The studio is not where Wills’ began his molting process to arrive at these enchanted illuminated fields of motionless liquid. His artistic journey began in the throws of his former career as talent manager, his canvas, a Roman vomitorium of Hollywood egos and excess. Wills, el maestro, glibly conducted this band of wreckage into cacophonous symphony in at least the ears of this community. In the peak of his success, Wills invited me to his studio/garage with the promise of a revelation. He informed me that he was abruptly leaving this world to pursue being a painter. He flung open the doors and I was confronted with the visual equivalent of the world he was exiting; paintings attacked by a man on a mission, earnest, energetic, charismatic even, human in their vulnerability and ultimately brash. Then began/continued the elimination process at an accelerated pace. The way the seduction of the “important” gesture gives way to the hangover of feelings that this mode of creation weighed down by history, becomes garish and self-indulgent, the artist begins a purging process, eliminating all but the bare essentials; the mission, identifying what those essentials are.

First giving up the paintbrush, Wills began to use unconventional materials as his primary mark-making tool. Dental floss, vinyl tape and string are used to painstakingly layered constructions that seem to be in constant flux. At the heart of the work is the artist’s interest in optics and the way the brain registers color, movement and spatial relationships. As the eye is drawn across the lines that argue and agree, the illusion of movement and depth is induced as perception is altered. When viewed from a distance, surfaces morph into shimmering fields of color hovering in an unidentifiable space. The work displays an obsessive dedication to process. The paintings’ intense detail, repetition and variation evoke a meditation on the act of production. 
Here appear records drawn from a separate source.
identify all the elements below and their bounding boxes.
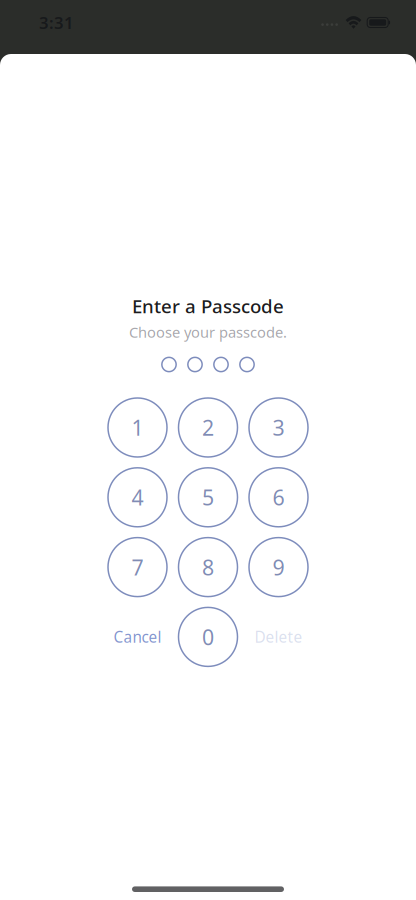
button[interactable]: 9 bbox=[249, 538, 308, 597]
staticText: Choose your passcode. bbox=[129, 322, 287, 342]
staticText: 1 bbox=[132, 413, 144, 442]
staticText: 9 bbox=[272, 553, 284, 582]
staticText: 3 bbox=[272, 413, 284, 442]
button[interactable]: 3 bbox=[249, 398, 308, 457]
staticText: Delete bbox=[254, 626, 302, 647]
staticText: 4 bbox=[132, 483, 144, 512]
button[interactable]: Delete bbox=[241, 607, 316, 666]
staticText: 7 bbox=[132, 553, 144, 582]
button[interactable]: 8 bbox=[178, 538, 238, 597]
button[interactable]: 7 bbox=[108, 538, 167, 597]
staticText: 8 bbox=[202, 553, 214, 582]
staticText: Enter a Passcode bbox=[132, 293, 284, 319]
staticText: 3:31 bbox=[39, 11, 74, 34]
staticText: 6 bbox=[272, 483, 284, 512]
button[interactable]: 6 bbox=[249, 468, 308, 527]
button[interactable]: 1 bbox=[108, 398, 167, 457]
staticText: 2 bbox=[202, 413, 214, 442]
button[interactable]: Cancel bbox=[100, 607, 175, 666]
staticText: Cancel bbox=[114, 626, 162, 647]
staticText: 5 bbox=[202, 483, 214, 512]
staticText: 0 bbox=[202, 622, 214, 652]
button[interactable]: 2 bbox=[178, 398, 238, 457]
button[interactable]: 4 bbox=[108, 468, 167, 527]
button[interactable]: 0 bbox=[178, 607, 238, 666]
button[interactable]: 5 bbox=[178, 468, 238, 527]
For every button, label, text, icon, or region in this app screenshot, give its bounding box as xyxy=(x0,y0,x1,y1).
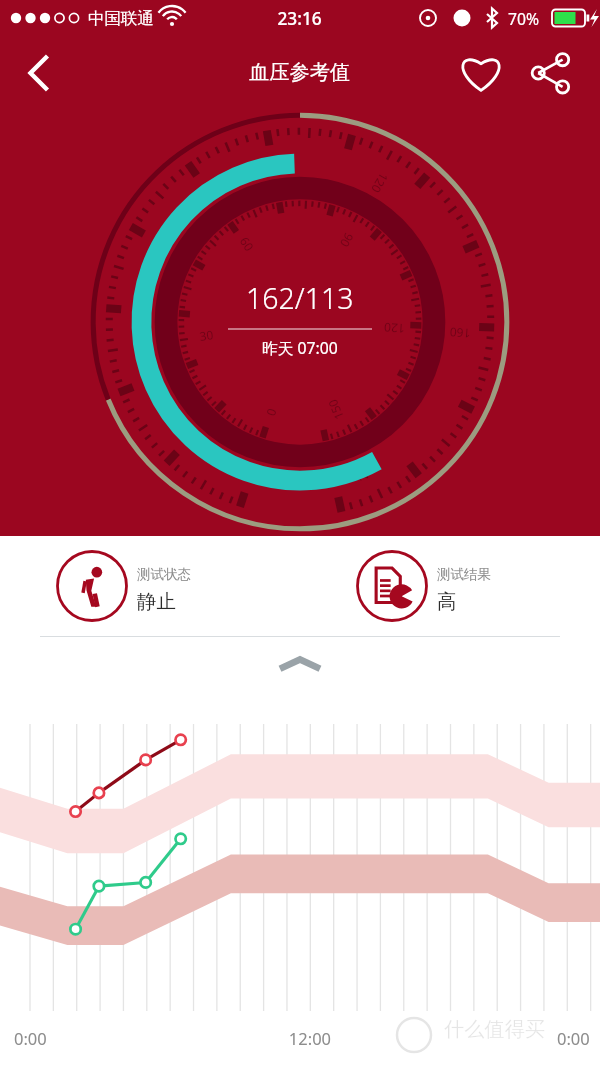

In loosening the composition in this newest body of work, Wills’ has ultimately arrived at a visual language that embraces the legacy of the minimalists ideology indigenous to Southern California, even tracking a transition from the expressionistic to clinging only to the ingredients that support the ephemeral realization of beauty. Unlike East Coast dogma, these Californians don’t apologize for beauty, but celebrate it.

Wills’ formal structures literally are held together by thread—colored thread, that double as modernist composition; grids, zips, horizons. Wills’ surfaces, similar to John McCracken, are a complex layered cake of varnishes and pigments encasing the threads that form his compositions all built up through a laborious process of sanding and building back up. The narcissist could easily be distracted by their reflection in his vibrant pallet, one’s complexion basked in infra reds and blues. Wills’ most radical, almost subversive work removes the background of pigment to let the intrinsic beauty of the grain and tint of wood work its alchemy; the discreet pigment of thread a quiet ocular transformation of the field of timber.

Wills is a graduate of Denison and Harvard Universities. His work has been included in numerous exhibitions in the US and abroad. Recent shows include Swell Art 1950-2010, Metro Pictures, Nyehaus, Friedrich Petzel, NY, String Theory, The Happy Lion, Los Angeles, Themes and Variations at the Torrance Art Museum, CA, Made in California, Selected Works from the Frederick R. Weisman Foundation, Los Angeles, and Consequence at Museum 52 in London. Brian Wills lives and works in Los Angeles.